Scientists discovered a missing link in the evolution of an animal group called Perissodactyla, which contains “odd-toed ungulates”, animals with an uneven number of toes on their rear feet. The finding helps scientists establish connections between the present day horses, rhinos and tapirs and Perissodactyla.
The earliest specimens belonging to the Perissodactylia group lived around 56 million years ago. For a long time, there were no clues regarding the ancestors of horses and rhinos. But now researchers at John Hopkins University discovered the fossils of an animal dubbed Cambaytherium thewissi, which sheds light on the earliest Perissodactylia.
Finding the fossils was no easy task. Initially, scientists spent years searching for clues on the lives of the earliest Perissodactylia in Wyoming. In 2001 they moved their search site in India. In the end, theoretical hints proved to be particularly rewarding.
While working in an open-pit coal mine in Northern India, close to Mumbai, researchers discovered more than 200 fossils belonging to the Cambaytherium thewissi. Thankfully, the mining company agreed to let paleontologists dig while mining activities were taking place. Now the pit has been covered forcing scientists to choose another research site.
Analysis showed that Cambaytherium is the youngest Perissodactylia ever discovered. In fact, the fossils present traits which connect the group of mammals with other primitive animals.
Moreover, the findings neatly connect geographical and biological evolution, according to Ken Rose, professor of functional anatomy and evolution at the Johns Hopkins University School of Medicine
“Around Cambaytherium’s time, we think India was an island, but it also had primates and a rodent similar to those living in Europe at the time,” Rose says. “One possible explanation is that India passed close by the Arabian Peninsula or the Horn of Africa, and there was a land bridge that allowed the animals to migrate.
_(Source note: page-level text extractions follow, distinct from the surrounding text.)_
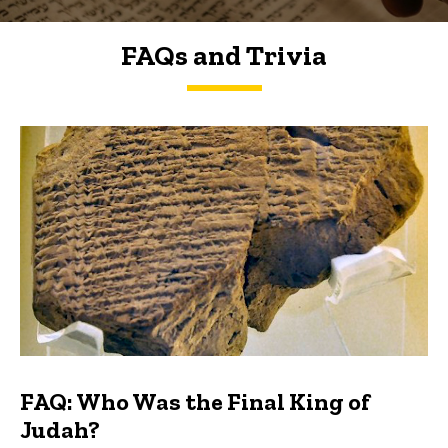
FAQs and Trivia
FAQs and Trivia
FAQ: Who Was the Final King of
Judah?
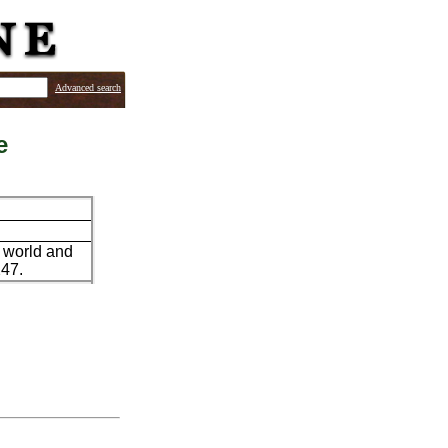
Advanced search
e
s world and
247.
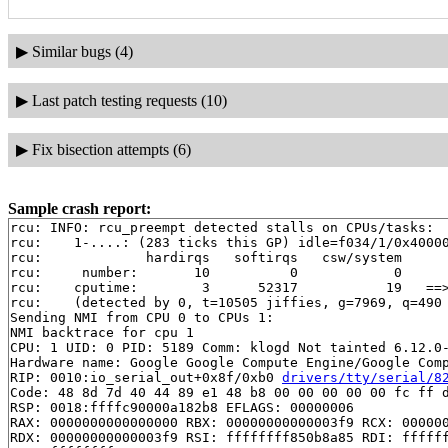
▶
Similar bugs (4)
▶
Last patch testing requests (10)
▶
Fix bisection attempts (6)
Sample crash report:
rcu: INFO: rcu_preempt detected stalls on CPUs/tasks:

rcu: 	1-....: (283 ticks this GP) idle=f034/1/0x4000000000000000 softirq=14304/14304 fqs=826

rcu: 	         hardirqs   softirqs   csw/system

rcu: 	 number:       10          0            0

rcu: 	cputime:        3      52317           19   ==> 52320(ms)

rcu: 	(detected by 0, t=10505 jiffies, g=7969, q=490 ncpus=2)

Sending NMI from CPU 0 to CPUs 1:

NMI backtrace for cpu 1

CPU: 1 UID: 0 PID: 5189 Comm: klogd Not tainted 6.12.0-
Hardware name: Google Google Compute Engine/Google Comp
RIP: 0010:io_serial_out+0x8f/0xb0 
drivers/tty/serial/8
Code: 48 8d 7d 40 44 89 e1 48 b8 00 00 00 00 00 fc ff d
RSP: 0018:ffffc90000a182b8 EFLAGS: 00000006

RAX: 0000000000000000 RBX: 00000000000003f9 RCX: 000000
RDX: 00000000000003f9 RSI: ffffffff850b8a85 RDI: ffffff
But Cambaytherium is unique and suggests that India was indeed isolated for a while.”
The discovery of a large number of fossils allowed the researchers to come up with a clear idea about how Cambaytherium thewissi looked like. The animal weighed between 45 and 75 pounds. An artist rendered the image of two of the oldest Perissodactylia.
Rose describes it as a missing link, although he does not entirely agree with the term. According to the paleontologist, every new fossil is a missing link in understanding evolution.
The study has been published this week in the online journal Nature Communications.